**PROBLEM DESCRIPTION:**
Every entry below must be transcribed exactly, with no line missing.

BEGIN DATA FOR ANALYSIS

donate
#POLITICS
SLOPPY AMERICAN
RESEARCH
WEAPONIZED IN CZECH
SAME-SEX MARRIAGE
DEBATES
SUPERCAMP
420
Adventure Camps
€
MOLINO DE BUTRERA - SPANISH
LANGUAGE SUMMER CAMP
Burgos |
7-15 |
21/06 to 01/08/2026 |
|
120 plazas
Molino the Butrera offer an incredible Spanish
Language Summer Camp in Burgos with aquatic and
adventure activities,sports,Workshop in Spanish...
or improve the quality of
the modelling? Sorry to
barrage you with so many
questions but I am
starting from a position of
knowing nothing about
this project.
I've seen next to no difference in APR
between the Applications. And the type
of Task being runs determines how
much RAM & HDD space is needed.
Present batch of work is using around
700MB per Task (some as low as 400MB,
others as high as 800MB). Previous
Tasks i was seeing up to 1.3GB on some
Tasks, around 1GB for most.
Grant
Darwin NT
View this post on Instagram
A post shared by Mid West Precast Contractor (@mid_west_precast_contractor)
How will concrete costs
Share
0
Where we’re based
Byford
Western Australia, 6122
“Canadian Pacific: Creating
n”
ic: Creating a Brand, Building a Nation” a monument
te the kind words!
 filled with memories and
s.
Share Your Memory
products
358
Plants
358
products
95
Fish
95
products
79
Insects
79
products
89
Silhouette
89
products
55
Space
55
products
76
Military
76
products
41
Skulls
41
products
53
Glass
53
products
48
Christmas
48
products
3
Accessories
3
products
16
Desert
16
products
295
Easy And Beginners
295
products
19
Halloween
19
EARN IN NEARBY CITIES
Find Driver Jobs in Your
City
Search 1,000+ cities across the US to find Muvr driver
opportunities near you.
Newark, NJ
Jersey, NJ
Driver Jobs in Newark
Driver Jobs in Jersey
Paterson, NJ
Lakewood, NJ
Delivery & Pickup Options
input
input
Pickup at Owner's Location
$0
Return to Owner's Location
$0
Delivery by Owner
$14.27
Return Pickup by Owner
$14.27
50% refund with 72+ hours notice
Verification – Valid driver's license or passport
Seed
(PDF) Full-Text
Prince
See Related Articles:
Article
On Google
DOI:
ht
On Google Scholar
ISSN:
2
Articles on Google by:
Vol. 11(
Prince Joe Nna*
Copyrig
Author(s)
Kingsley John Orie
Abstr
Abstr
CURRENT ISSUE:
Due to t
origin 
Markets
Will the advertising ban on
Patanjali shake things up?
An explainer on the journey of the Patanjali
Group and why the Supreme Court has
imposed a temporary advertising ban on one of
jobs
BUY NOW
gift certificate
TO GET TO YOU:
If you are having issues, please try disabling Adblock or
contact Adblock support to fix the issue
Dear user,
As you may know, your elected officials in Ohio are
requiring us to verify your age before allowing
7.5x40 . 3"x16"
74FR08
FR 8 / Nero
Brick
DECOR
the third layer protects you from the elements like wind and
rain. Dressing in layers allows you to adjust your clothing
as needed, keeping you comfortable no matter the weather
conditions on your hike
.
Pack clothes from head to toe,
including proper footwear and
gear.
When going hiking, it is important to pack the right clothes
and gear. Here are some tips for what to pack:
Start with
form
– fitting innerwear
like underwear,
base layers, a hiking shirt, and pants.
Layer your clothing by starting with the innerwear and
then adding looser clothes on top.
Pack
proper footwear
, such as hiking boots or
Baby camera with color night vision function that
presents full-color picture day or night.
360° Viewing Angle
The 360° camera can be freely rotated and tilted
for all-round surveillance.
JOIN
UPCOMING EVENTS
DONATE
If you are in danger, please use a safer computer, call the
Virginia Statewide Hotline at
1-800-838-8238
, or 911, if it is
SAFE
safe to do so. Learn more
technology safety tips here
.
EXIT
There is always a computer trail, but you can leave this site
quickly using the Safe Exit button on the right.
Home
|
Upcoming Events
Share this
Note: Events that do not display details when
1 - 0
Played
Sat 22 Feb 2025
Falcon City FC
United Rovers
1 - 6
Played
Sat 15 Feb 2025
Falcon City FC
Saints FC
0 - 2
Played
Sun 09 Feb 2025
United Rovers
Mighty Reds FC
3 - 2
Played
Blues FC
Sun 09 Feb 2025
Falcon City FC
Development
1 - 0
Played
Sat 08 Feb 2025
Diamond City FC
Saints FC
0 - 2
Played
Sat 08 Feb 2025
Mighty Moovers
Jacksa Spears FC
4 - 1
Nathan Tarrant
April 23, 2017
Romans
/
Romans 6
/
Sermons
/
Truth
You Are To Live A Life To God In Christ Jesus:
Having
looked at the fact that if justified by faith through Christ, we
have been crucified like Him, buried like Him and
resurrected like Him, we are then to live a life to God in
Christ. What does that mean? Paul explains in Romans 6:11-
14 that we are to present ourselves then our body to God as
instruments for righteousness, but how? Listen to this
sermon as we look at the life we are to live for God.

END DATA FOR ANALYSIS

**SOLUTION TO THE EXERCISE:**
donate
#POLITICS
SLOPPY AMERICAN
RESEARCH
WEAPONIZED IN CZECH
SAME-SEX MARRIAGE
DEBATES
SUPERCAMP
420
Adventure Camps
€
MOLINO DE BUTRERA - SPANISH
LANGUAGE SUMMER CAMP
Burgos |
7-15 |
21/06 to 01/08/2026 |
|
120 plazas
Molino the Butrera offer an incredible Spanish
Language Summer Camp in Burgos with aquatic and
adventure activities,sports,Workshop in Spanish...
or improve the quality of
the modelling? Sorry to
barrage you with so many
questions but I am
starting from a position of
knowing nothing about
this project.
I've seen next to no difference in APR
between the Applications. And the type
of Task being runs determines how
much RAM & HDD space is needed.
Present batch of work is using around
700MB per Task (some as low as 400MB,
others as high as 800MB). Previous
Tasks i was seeing up to 1.3GB on some
Tasks, around 1GB for most.
Grant
Darwin NT
View this post on Instagram
A post shared by Mid West Precast Contractor (@mid_west_precast_contractor)
How will concrete costs
Share
0
Where we’re based
Byford
Western Australia, 6122
“Canadian Pacific: Creating
n”
ic: Creating a Brand, Building a Nation” a monument
te the kind words!
 filled with memories and
s.
Share Your Memory
products
358
Plants
358
products
95
Fish
95
products
79
Insects
79
products
89
Silhouette
89
products
55
Space
55
products
76
Military
76
products
41
Skulls
41
products
53
Glass
53
products
48
Christmas
48
products
3
Accessories
3
products
16
Desert
16
products
295
Easy And Beginners
295
products
19
Halloween
19
EARN IN NEARBY CITIES
Find Driver Jobs in Your
City
Search 1,000+ cities across the US to find Muvr driver
opportunities near you.
Newark, NJ
Jersey, NJ
Driver Jobs in Newark
Driver Jobs in Jersey
Paterson, NJ
Lakewood, NJ
Delivery & Pickup Options
input
input
Pickup at Owner's Location
$0
Return to Owner's Location
$0
Delivery by Owner
$14.27
Return Pickup by Owner
$14.27
50% refund with 72+ hours notice
Verification – Valid driver's license or passport
Seed
(PDF) Full-Text
Prince
See Related Articles:
Article
On Google
DOI:
ht
On Google Scholar
ISSN:
2
Articles on Google by:
Vol. 11(
Prince Joe Nna*
Copyrig
Author(s)
Kingsley John Orie
Abstr
Abstr
CURRENT ISSUE:
Due to t
origin 
Markets
Will the advertising ban on
Patanjali shake things up?
An explainer on the journey of the Patanjali
Group and why the Supreme Court has
imposed a temporary advertising ban on one of
jobs
BUY NOW
gift certificate
TO GET TO YOU:
If you are having issues, please try disabling Adblock or
contact Adblock support to fix the issue
Dear user,
As you may know, your elected officials in Ohio are
requiring us to verify your age before allowing
7.5x40 . 3"x16"
74FR08
FR 8 / Nero
Brick
DECOR
the third layer protects you from the elements like wind and
rain. Dressing in layers allows you to adjust your clothing
as needed, keeping you comfortable no matter the weather
conditions on your hike
.
Pack clothes from head to toe,
including proper footwear and
gear.
When going hiking, it is important to pack the right clothes
and gear. Here are some tips for what to pack:
Start with
form
– fitting innerwear
like underwear,
base layers, a hiking shirt, and pants.
Layer your clothing by starting with the innerwear and
then adding looser clothes on top.
Pack
proper footwear
, such as hiking boots or
Baby camera with color night vision function that
presents full-color picture day or night.
360° Viewing Angle
The 360° camera can be freely rotated and tilted
for all-round surveillance.
JOIN
UPCOMING EVENTS
DONATE
If you are in danger, please use a safer computer, call the
Virginia Statewide Hotline at
1-800-838-8238
, or 911, if it is
SAFE
safe to do so. Learn more
technology safety tips here
.
EXIT
There is always a computer trail, but you can leave this site
quickly using the Safe Exit button on the right.
Home
|
Upcoming Events
Share this
Note: Events that do not display details when
1 - 0
Played
Sat 22 Feb 2025
Falcon City FC
United Rovers
1 - 6
Played
Sat 15 Feb 2025
Falcon City FC
Saints FC
0 - 2
Played
Sun 09 Feb 2025
United Rovers
Mighty Reds FC
3 - 2
Played
Blues FC
Sun 09 Feb 2025
Falcon City FC
Development
1 - 0
Played
Sat 08 Feb 2025
Diamond City FC
Saints FC
0 - 2
Played
Sat 08 Feb 2025
Mighty Moovers
Jacksa Spears FC
4 - 1
Nathan Tarrant
April 23, 2017
Romans
/
Romans 6
/
Sermons
/
Truth
You Are To Live A Life To God In Christ Jesus:
Having
looked at the fact that if justified by faith through Christ, we
have been crucified like Him, buried like Him and
resurrected like Him, we are then to live a life to God in
Christ. What does that mean? Paul explains in Romans 6:11-
14 that we are to present ourselves then our body to God as
instruments for righteousness, but how? Listen to this
sermon as we look at the life we are to live for God.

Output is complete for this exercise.